I was feeling pretty good at work today. I was pretty crabby but energy wise I was good. Once I was home for about an hour I just felt like I wanted to sleep. Nothing sounded better to me. I tried. The neighbors dogs were barking, my dogs were barking, the bird was screaming at every car that passed the window.
I got my blood tests results in the mail & opened it right there on the porch. I'd told the doc I'd been feeling sluggish, very little energy & experiencing some dizziness. All my results were normal. My thyroid is normal, I don't have diabetes, etc.
Mom had previously suggested maybe it was the new medications. I think I was feeling fatigued before all this. She also suggested it may be due to my extrememley low blood pressure.
Whatever. I just started to cry. I figured at least if something was wrong with me, like my thyroid, maybe they could give me a pill to fix it. And now?
Anytime I had worked up the nerve to create new plan to quit smoking I would excite myself about everything I would do and buy. I thought I'd finally have the energy to exercise off these stubborn 15 pounds. I never did. And the fact is my breathing got worse after I quit. I suppose that's all as a result of having started in the first place though. I have no one to blame but myself for all that.

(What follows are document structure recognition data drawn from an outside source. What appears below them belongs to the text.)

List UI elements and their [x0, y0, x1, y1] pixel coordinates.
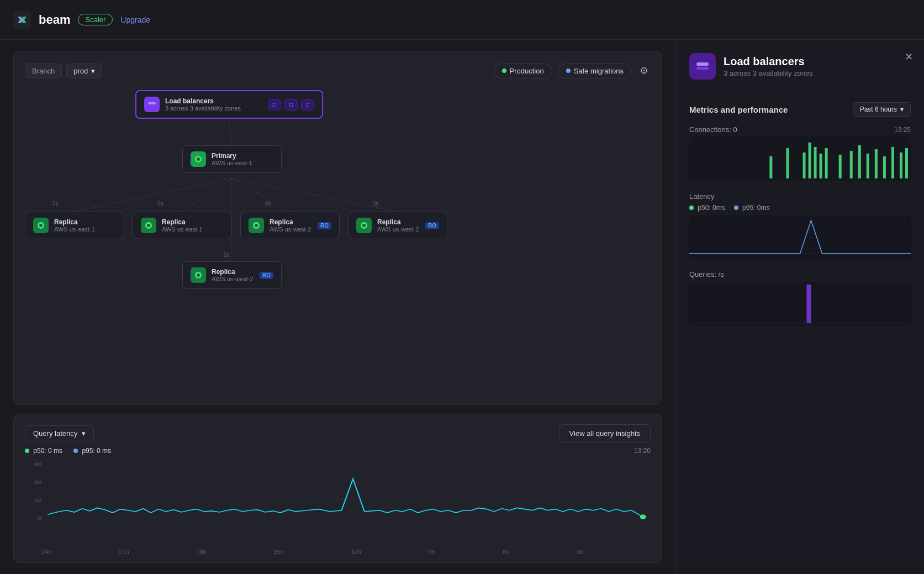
safe-migrations-label: Safe migrations: [574, 67, 624, 75]
p50-legend-value: 0ms: [712, 204, 725, 212]
svg-rect-42: [867, 154, 869, 178]
svg-rect-45: [891, 147, 894, 178]
svg-line-3: [182, 178, 232, 212]
svg-line-1: [229, 124, 232, 145]
svg-line-5: [232, 178, 398, 212]
p50-legend-dot: [689, 206, 694, 210]
main-layout: Branch prod ▾ Production Safe migrations: [0, 40, 924, 574]
latency-legend: p50: 0ms p95: 0ms: [689, 204, 911, 212]
replica-node-2[interactable]: Replica AWS us-east-1: [133, 212, 232, 239]
lb-icon: [144, 97, 160, 112]
x-label-3h: 3h: [577, 549, 583, 555]
ro-badge-4: RO: [425, 222, 439, 229]
ro-badge-5: RO: [260, 272, 273, 279]
replica-node-3[interactable]: Replica AWS us-west-2 RO: [240, 212, 340, 239]
topo-connectors: [25, 90, 651, 289]
scaler-badge: Scaler: [78, 14, 113, 25]
panel-title-row: Load balancers 3 across 3 availability z…: [689, 53, 911, 80]
svg-rect-41: [858, 145, 861, 178]
lb-instance-3: □: [301, 99, 314, 110]
p95-dot: [73, 449, 78, 453]
lb-instance-2: □: [284, 99, 298, 110]
svg-rect-38: [825, 148, 828, 178]
replica-icon-5: [191, 267, 206, 283]
lb-node[interactable]: Load balancers 3 across 3 availability z…: [135, 90, 323, 119]
panel-title: Load balancers: [724, 55, 813, 68]
latency-chart: [689, 215, 911, 259]
panel-close-btn[interactable]: ✕: [905, 51, 913, 63]
svg-rect-44: [883, 156, 886, 178]
p95-legend-dot: [734, 206, 738, 210]
svg-point-12: [39, 224, 43, 227]
x-label-6h: 6h: [503, 549, 509, 555]
svg-point-20: [197, 273, 200, 277]
query-chart: 30 20 10 0: [25, 458, 651, 546]
logo-icon: [13, 11, 31, 29]
lb-info: Load balancers 3 across 3 availability z…: [165, 97, 241, 112]
replica-5-info: Replica AWS us-west-2: [212, 268, 253, 282]
svg-rect-8: [148, 105, 156, 107]
svg-rect-35: [809, 143, 811, 178]
replica-node-4[interactable]: Replica AWS us-west-2 RO: [348, 212, 447, 239]
svg-rect-33: [786, 148, 789, 178]
replica-node-5[interactable]: Replica AWS us-west-2 RO: [182, 261, 282, 289]
production-btn[interactable]: Production: [494, 64, 552, 78]
p95-value: 0 ms: [97, 447, 111, 455]
replica-icon-4: [356, 218, 372, 233]
upgrade-link[interactable]: Upgrade: [120, 15, 150, 24]
svg-rect-36: [814, 147, 817, 178]
replica-icon-3: [249, 218, 264, 233]
settings-btn[interactable]: ⚙: [637, 62, 651, 79]
svg-rect-30: [696, 62, 709, 66]
metrics-header: Metrics and performance Past 6 hours ▾: [689, 102, 911, 117]
p50-value: 0 ms: [48, 447, 62, 455]
replica-2-info: Replica AWS us-east-1: [162, 218, 203, 233]
queries-label-row: Queries: /s: [689, 270, 911, 278]
svg-line-4: [232, 178, 290, 212]
chevron-down-icon: ▾: [91, 67, 95, 75]
topology-diagram: Load balancers 3 across 3 availability z…: [25, 90, 651, 289]
connections-label: Connections: 0: [689, 125, 737, 134]
x-label-21h: 21h: [119, 549, 129, 555]
time-range-dropdown[interactable]: Past 6 hours ▾: [853, 102, 911, 117]
divider-1: [689, 93, 911, 93]
stat-items: p50: 0 ms p95: 0 ms: [25, 447, 111, 455]
replica-4-info: Replica AWS us-west-2: [377, 218, 419, 233]
svg-rect-46: [900, 152, 902, 178]
queries-chart: [689, 282, 911, 326]
time-range-label: Past 6 hours: [860, 106, 897, 113]
replica-node-1[interactable]: Replica AWS us-east-1: [25, 212, 124, 239]
svg-point-16: [255, 224, 258, 227]
lb-subtitle: 3 across 3 availability zones: [165, 105, 241, 112]
panel-lb-icon: [689, 53, 716, 80]
svg-rect-47: [905, 148, 908, 178]
lb-title: Load balancers: [165, 97, 241, 105]
connections-metric: Connections: 0 13:25: [689, 125, 911, 181]
metrics-title: Metrics and performance: [689, 105, 788, 114]
diagram-header: Branch prod ▾ Production Safe migrations: [25, 62, 651, 79]
safe-migrations-btn[interactable]: Safe migrations: [558, 64, 632, 78]
branch-value: prod: [73, 67, 88, 75]
svg-rect-50: [807, 285, 811, 323]
primary-node[interactable]: Primary AWS us-east-1: [182, 145, 282, 173]
svg-text:0: 0: [38, 515, 41, 520]
query-chart-svg: 30 20 10 0: [25, 458, 651, 535]
branch-dropdown[interactable]: prod ▾: [66, 64, 102, 78]
svg-point-29: [640, 514, 646, 519]
latency-label: Latency: [689, 192, 715, 201]
app-title: beam: [39, 13, 70, 27]
replica-icon-2: [141, 218, 156, 233]
p50-dot: [25, 449, 29, 453]
chart-x-labels: 24h 21h 18h 15h 12h 9h 6h 3h: [25, 546, 651, 555]
view-insights-btn[interactable]: View all query insights: [559, 424, 651, 443]
p95-legend-value: 0ms: [757, 204, 770, 212]
svg-rect-40: [850, 151, 853, 178]
svg-rect-43: [875, 149, 878, 178]
primary-title: Primary: [212, 152, 252, 160]
safe-migrations-status-dot: [566, 69, 571, 73]
query-latency-dropdown[interactable]: Query latency ▾: [25, 425, 94, 441]
chevron-down-icon-panel: ▾: [900, 106, 904, 113]
panel-info: Load balancers 3 across 3 availability z…: [724, 55, 813, 77]
x-label-15h: 15h: [273, 549, 283, 555]
latency-0: 0s: [52, 201, 59, 207]
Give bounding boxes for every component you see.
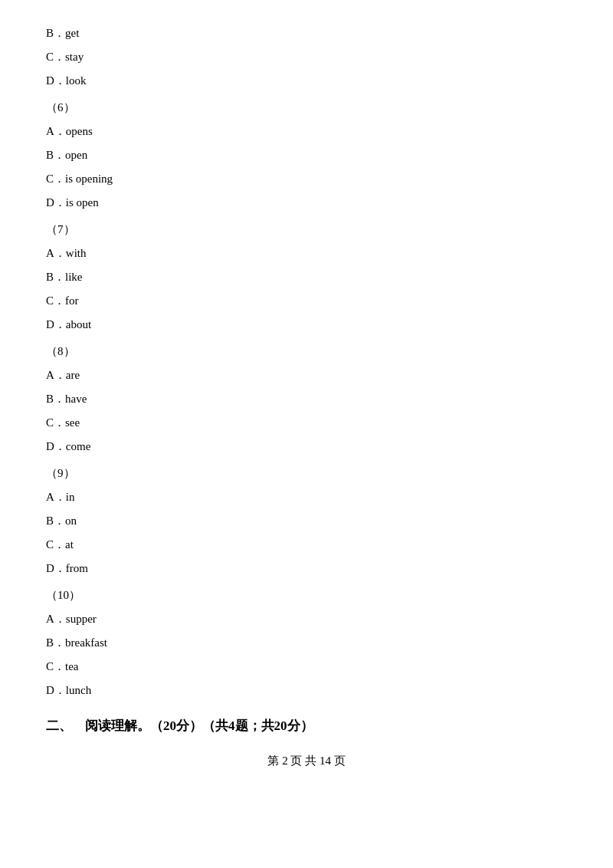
question-number-7: （7） — [46, 219, 567, 240]
q9-option-d: D．from — [46, 558, 567, 579]
option-text: look — [66, 74, 87, 87]
option-label: B． — [46, 27, 65, 39]
option-label: C． — [46, 660, 65, 672]
q8-option-b: B．have — [46, 389, 567, 409]
section-2-title: 阅读理解。（20分）（共4题；共20分） — [85, 718, 313, 733]
q9-option-b: B．on — [46, 511, 567, 531]
option-label: D． — [46, 74, 66, 87]
option-label: D． — [46, 318, 66, 330]
q8-option-d: D．come — [46, 436, 567, 457]
q7-option-d: D．about — [46, 314, 567, 335]
option-label: D． — [46, 440, 66, 452]
option-label: A． — [46, 247, 66, 259]
option-text: see — [65, 416, 80, 429]
q9-option-a: A．in — [46, 487, 567, 508]
option-group-prev: B．get C．stay D．look — [46, 23, 567, 91]
option-label: A． — [46, 125, 66, 137]
question-8: （8） A．are B．have C．see D．come — [46, 341, 567, 457]
option-text: is opening — [65, 173, 113, 185]
section-2-header: 二、 阅读理解。（20分）（共4题；共20分） — [46, 715, 567, 738]
option-text: at — [65, 538, 74, 551]
q6-option-a: A．opens — [46, 121, 567, 142]
option-label: C． — [46, 173, 65, 185]
q9-option-c: C．at — [46, 534, 567, 555]
q7-option-c: C．for — [46, 291, 567, 311]
option-label: B． — [46, 149, 65, 161]
option-text: have — [65, 393, 87, 405]
q7-option-a: A．with — [46, 243, 567, 264]
section-2-number: 二、 — [46, 718, 72, 733]
question-7: （7） A．with B．like C．for D．about — [46, 219, 567, 335]
option-text: with — [66, 247, 87, 259]
option-label: C． — [46, 538, 65, 551]
question-number-9: （9） — [46, 463, 567, 484]
option-text: stay — [65, 51, 84, 63]
option-text: breakfast — [65, 636, 107, 649]
option-text: opens — [66, 125, 93, 137]
option-label: B． — [46, 636, 65, 649]
option-label: C． — [46, 51, 65, 63]
q10-option-c: C．tea — [46, 656, 567, 677]
option-text: supper — [66, 613, 97, 625]
option-d-look: D．look — [46, 71, 567, 91]
option-text: get — [65, 27, 79, 39]
option-label: D． — [46, 196, 66, 209]
question-number-6: （6） — [46, 97, 567, 118]
option-text: from — [66, 562, 88, 574]
q7-option-b: B．like — [46, 267, 567, 288]
q10-option-b: B．breakfast — [46, 633, 567, 653]
question-9: （9） A．in B．on C．at D．from — [46, 463, 567, 579]
option-label: A． — [46, 369, 66, 381]
option-label: A． — [46, 613, 66, 625]
q8-option-c: C．see — [46, 413, 567, 433]
q6-option-d: D．is open — [46, 192, 567, 213]
option-label: C． — [46, 416, 65, 429]
page-footer: 第 2 页 共 14 页 — [46, 754, 567, 768]
option-text: are — [66, 369, 80, 381]
question-number-8: （8） — [46, 341, 567, 362]
option-label: B． — [46, 393, 65, 405]
q6-option-b: B．open — [46, 145, 567, 166]
question-number-10: （10） — [46, 585, 567, 606]
option-text: for — [65, 294, 79, 307]
option-b-get: B．get — [46, 23, 567, 44]
option-label: C． — [46, 294, 65, 307]
option-c-stay: C．stay — [46, 47, 567, 67]
option-label: B． — [46, 515, 65, 527]
page-number: 第 2 页 共 14 页 — [267, 755, 345, 767]
q10-option-d: D．lunch — [46, 680, 567, 701]
option-text: on — [65, 515, 77, 527]
q6-option-c: C．is opening — [46, 169, 567, 189]
option-text: in — [66, 491, 75, 503]
q10-option-a: A．supper — [46, 609, 567, 630]
option-text: is open — [66, 196, 99, 209]
option-label: D． — [46, 562, 66, 574]
question-6: （6） A．opens B．open C．is opening D．is ope… — [46, 97, 567, 213]
option-text: about — [66, 318, 91, 330]
question-10: （10） A．supper B．breakfast C．tea D．lunch — [46, 585, 567, 701]
option-label: B． — [46, 271, 65, 283]
q8-option-a: A．are — [46, 365, 567, 386]
option-text: come — [66, 440, 90, 452]
option-label: D． — [46, 684, 66, 696]
option-text: open — [65, 149, 87, 161]
option-text: lunch — [66, 684, 91, 696]
option-text: like — [65, 271, 83, 283]
option-label: A． — [46, 491, 66, 503]
option-text: tea — [65, 660, 78, 672]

At the last roller derby game, they announced they'd be having tryouts and I kinda thought about it, I really did. And Shawn pushed me saying I'd be good at it. But what am I going to do, skate with a half pound electronic cigarette in my hand? I can hardly put the thing down! And it might be difficult to chew nicotine gum while wearing a mouth guard.
So now this stupid thing is keeping me from doing the things I want to do just as cigarettes did. I know I'm probably repeating myself and doing nothing more than whining which isn't helping at all. I was almost excited over the thought of quitting while I was at work and now I just feel very down and discouraged.